Beneath this instruction is a listing. Transcribe from it only the stretch from the line with "candles and car" through the line with "myself that start", both end lines included, exactly as written.
▬▬▬▬▬▬▬▬▬▬
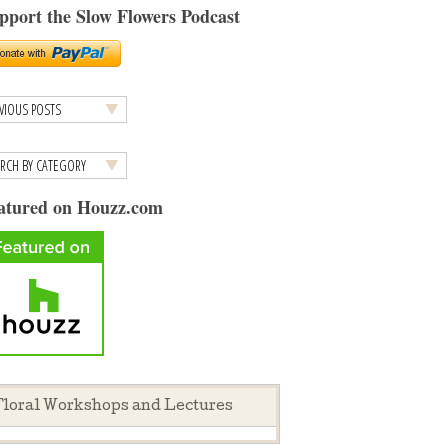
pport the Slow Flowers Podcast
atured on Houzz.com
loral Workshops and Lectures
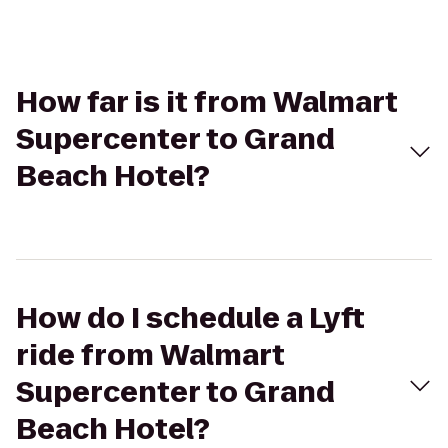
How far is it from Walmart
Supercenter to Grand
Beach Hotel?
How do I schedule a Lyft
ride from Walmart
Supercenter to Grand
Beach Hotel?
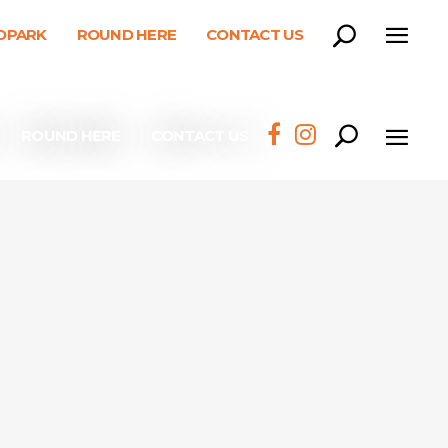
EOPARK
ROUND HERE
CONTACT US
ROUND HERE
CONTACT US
▬▬▬▬▬▬▬▬▬▬
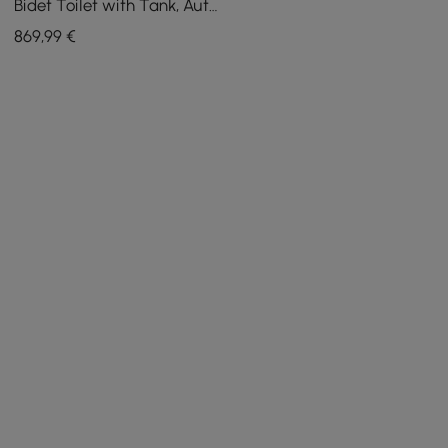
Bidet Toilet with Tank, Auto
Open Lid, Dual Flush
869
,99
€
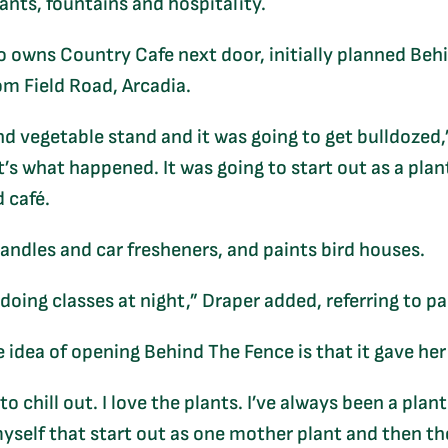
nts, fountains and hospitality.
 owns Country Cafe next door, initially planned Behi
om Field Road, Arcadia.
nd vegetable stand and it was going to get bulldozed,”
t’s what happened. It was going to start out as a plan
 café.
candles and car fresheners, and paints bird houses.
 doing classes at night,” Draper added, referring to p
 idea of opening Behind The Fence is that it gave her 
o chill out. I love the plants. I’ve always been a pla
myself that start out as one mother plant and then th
▬▬▬▬▬▬▬▬▬▬
### Exercise solution
candles and car fresheners, and paints bird houses.
 doing classes at night,” Draper added, referring to p
 idea of opening Behind The Fence is that it gave her 
o chill out. I love the plants. I’ve always been a pla
myself that start out as one mother plant and then th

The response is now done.